Safeguards Before Framework: The Missing Sequence in Digital Identity
- Ott Sarv
- Apr 30
- 11 min read

Safeguards are necessary.
They are also not enough.
That is the uncomfortable starting point for the next phase of the digital identity debate. Around the world, Digital Public Infrastructure is being promoted as a way to improve inclusion, service delivery, payments, data exchange, identity, and state capability. The language is attractive because it offers a positive frame. Infrastructure sounds neutral.
Public sounds legitimate. Digital sounds modern. But identity is not neutral infrastructure.
Identity is where the state, the person, the market, and the administrative record meet. It can enable access to services, rights, mobility, finance, education, employment, and participation. It can also enable exclusion, surveillance, coercion, profiling, dependency, and administrative harm.
That is why safeguards matter.
The Universal DPI Safeguards Framework, released through a multistakeholder process under the stewardship of the Office of the Secretary-General’s Envoy on Technology and UNDP, was created to guide safe and inclusive Digital Public Infrastructure.
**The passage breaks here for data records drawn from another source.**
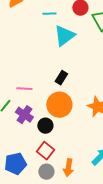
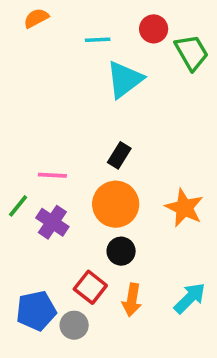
black circle: (45, 126) -> (121, 251), moved
orange arrow: (68, 168) -> (132, 300), moved
gray circle: (46, 172) -> (74, 325), moved

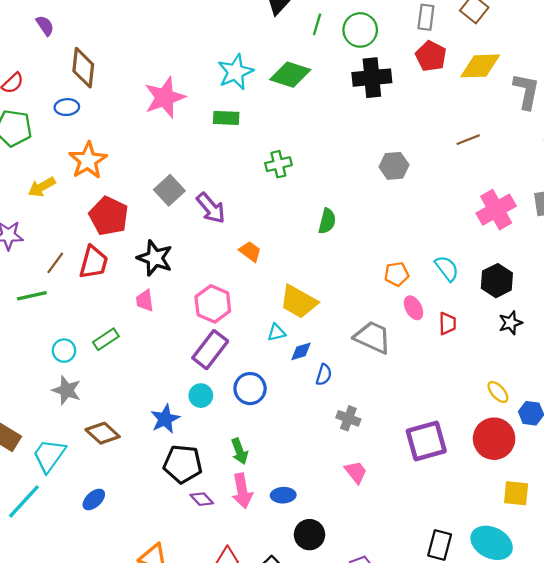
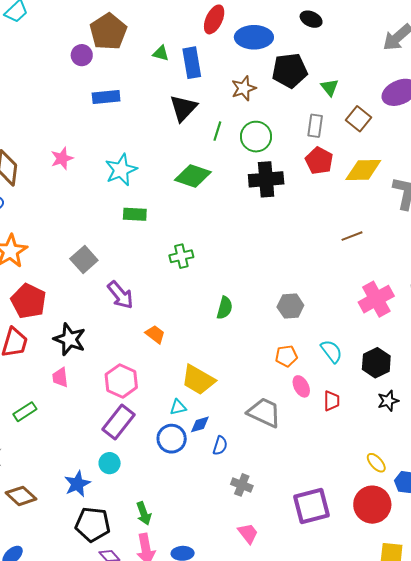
cyan star: (236, 72) -> (121, 170), moved
pink star: (165, 97) -> (62, 158), moved, size x0.6
gray hexagon: (394, 166) -> (290, 306), moved
gray square: (169, 190) -> (84, 260), moved
blue circle: (250, 389) -> (172, 439), moved

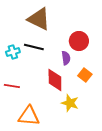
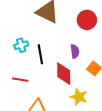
red circle: (79, 41) -> (87, 20), moved
black line: (34, 47) -> (40, 54), moved, turned 66

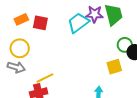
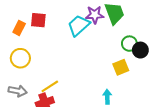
orange rectangle: (21, 19) -> (19, 28), turned -32
red square: (40, 23) -> (38, 20), moved
gray arrow: (16, 67) -> (18, 91), moved

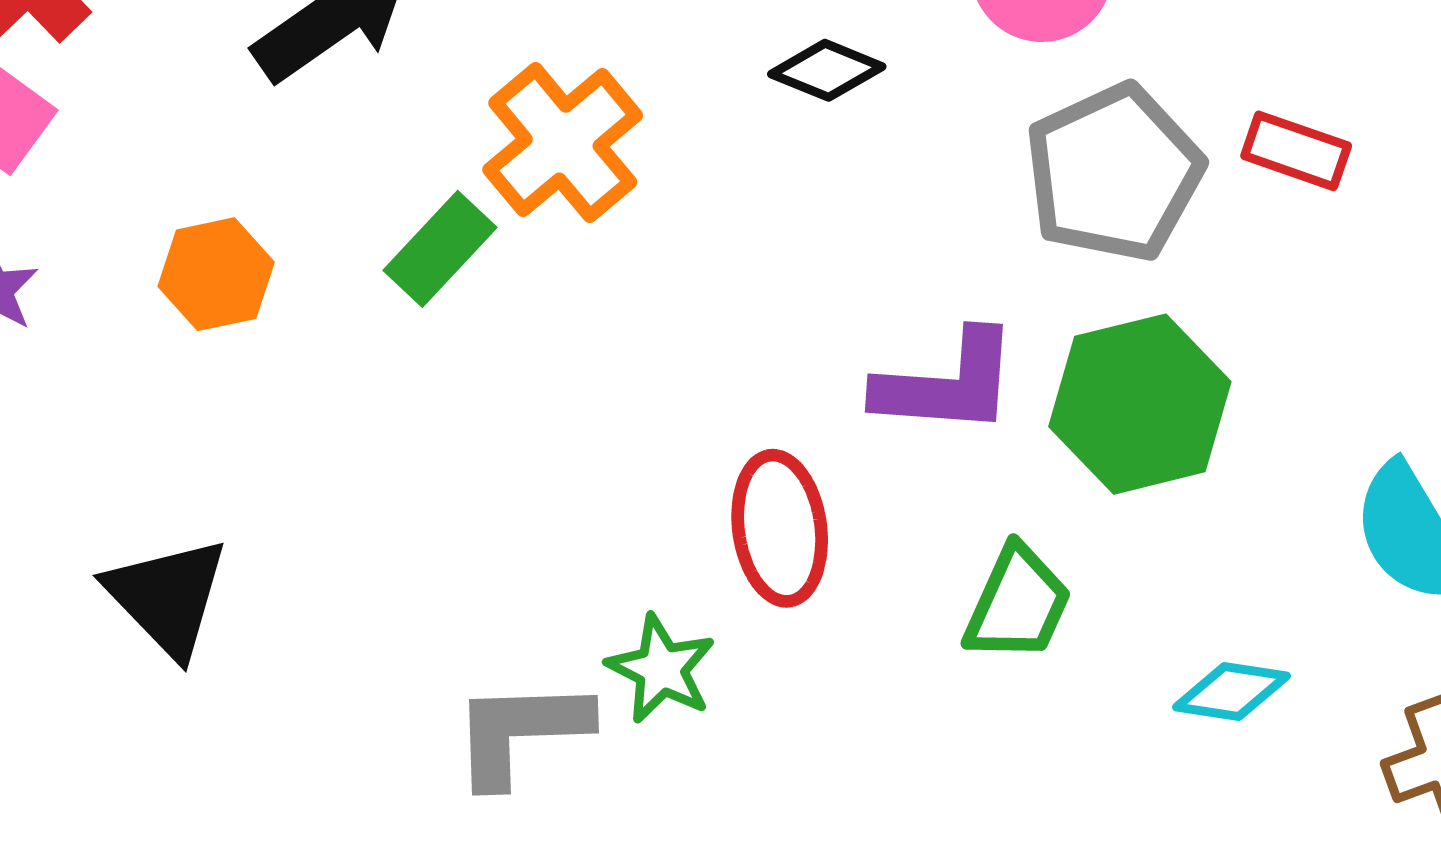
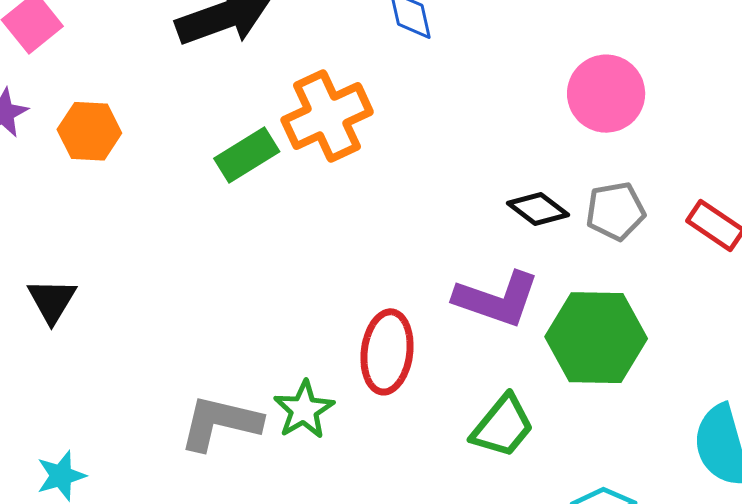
black diamond: (827, 70) -> (538, 209), moved
gray pentagon: (1114, 173) -> (615, 211), size x0.6
orange hexagon: (216, 274) -> (89, 131), moved
black triangle: (167, 597) -> (52, 301), size x0.7

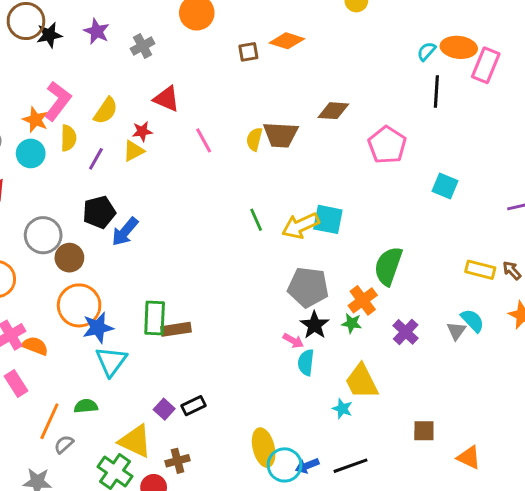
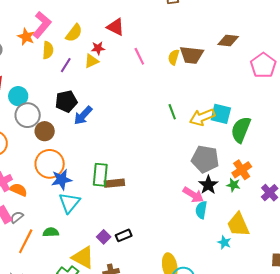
cyan circle: (31, 153) -> (18, 96), moved
green semicircle: (388, 266) -> (241, 130), moved
pink arrow: (293, 341) -> (193, 195), size x1.5
gray semicircle: (64, 444) -> (17, 217), moved

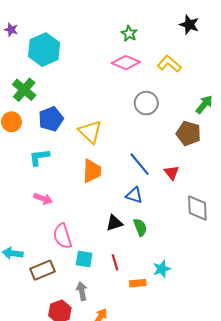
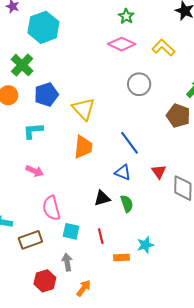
red triangle: (172, 173) -> (159, 172), moved

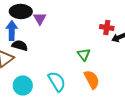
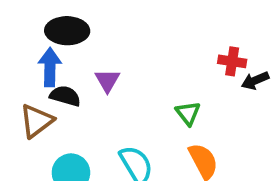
purple triangle: (40, 18) -> (107, 81), moved

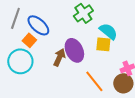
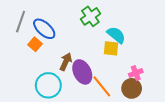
purple ellipse: (74, 50) -> (82, 72), moved
cyan circle: (20, 61) -> (48, 85), moved

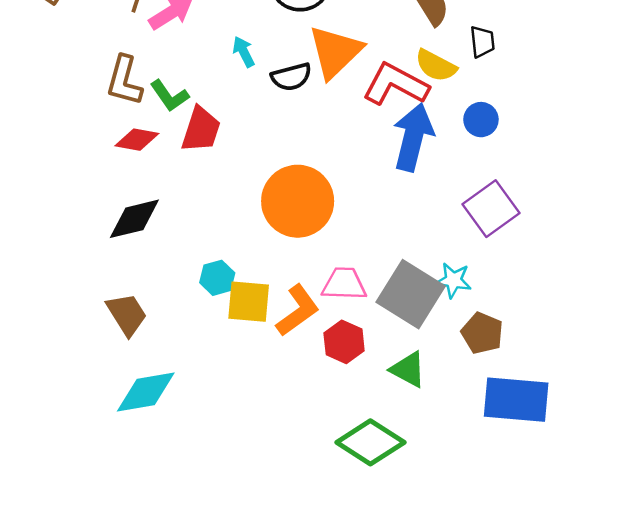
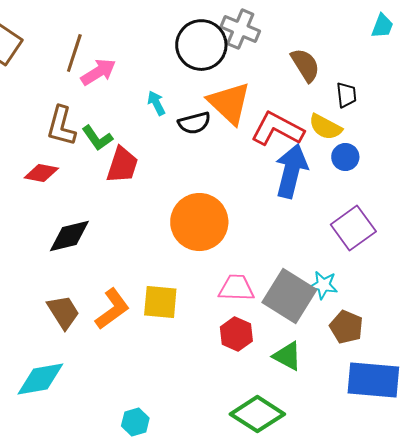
orange triangle: (335, 52) -> (229, 103), turned -33
yellow semicircle: (436, 66) -> (325, 127), moved
red diamond: (137, 140) -> (41, 173), moved
cyan hexagon: (217, 278) -> (135, 422), moved
orange L-shape: (298, 310) -> (112, 309), moved
cyan diamond: (146, 392) -> (40, 379), moved

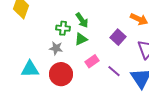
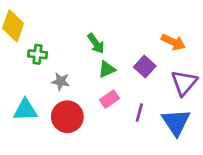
green cross: (63, 28) -> (38, 54), moved
green triangle: (81, 39) -> (107, 69), moved
purple line: (114, 71) -> (139, 113), turned 64

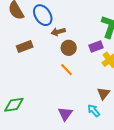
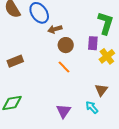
brown rectangle: (25, 46) -> (15, 61), moved
purple rectangle: (96, 46) -> (93, 43), turned -64

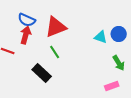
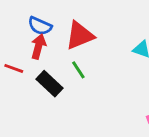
black rectangle: (42, 73) -> (49, 84), moved

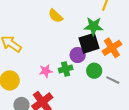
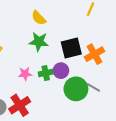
green star: (94, 26) -> (39, 42), moved
purple circle: (78, 55) -> (61, 71), moved
green circle: (94, 71) -> (76, 89), moved, size x1.5

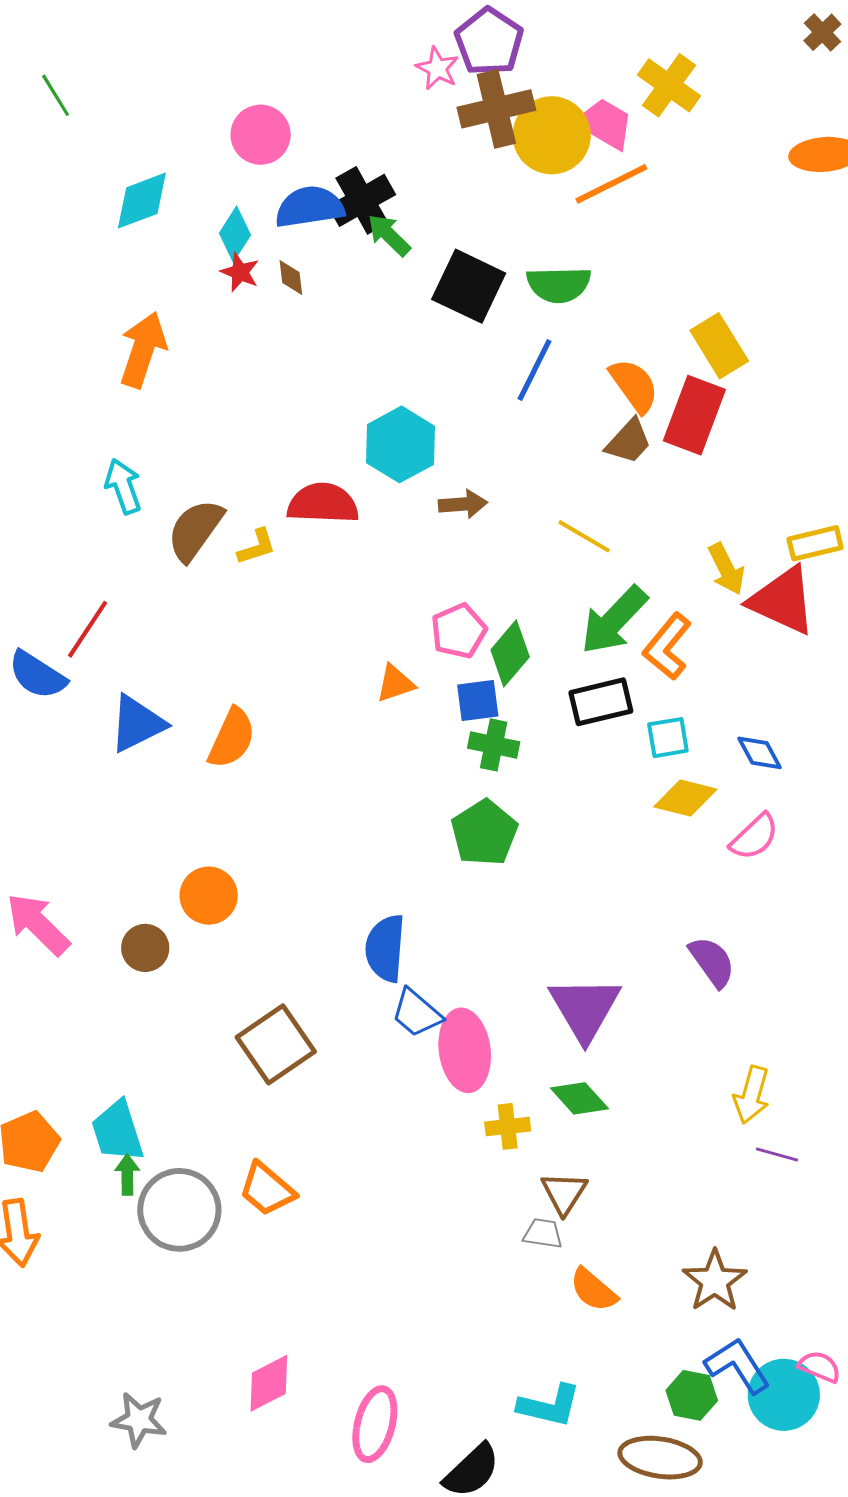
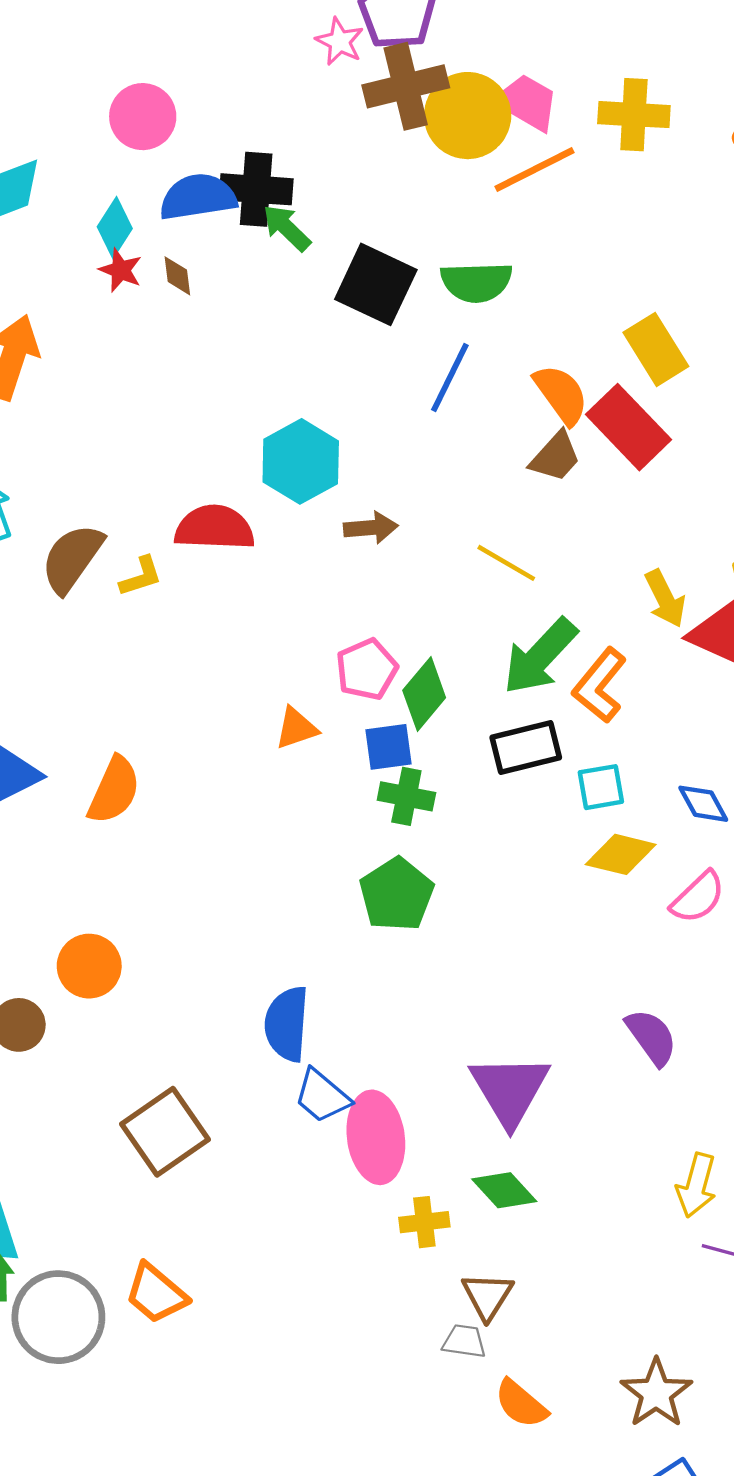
yellow cross: (669, 85) -> (634, 115), moved, turned -32
black cross: (362, 200) -> (256, 189), turned 34
red rectangle: (694, 415) -> (629, 427), turned -64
UNDP describes it as a set of actionable guidelines intended to ensure that DPI serves the public interest.
That is a useful intervention. But a safeguard is not a trust framework.
A safeguard can identify the harm to avoid. It can ask whether the system is inclusive, safe, accountable, proportionate, resilient, and rights-respecting. It can expose weak assumptions before a country scales a digital identity system. It can help donors, governments, civil society, and implementers ask better questions.
But it does not itself create legal authority.
It does not...
... establish an authentic source.
... authorise an issuer.
... register a relying party.
... define the legal effect of a qualified electronic signature or qualified electronic seal.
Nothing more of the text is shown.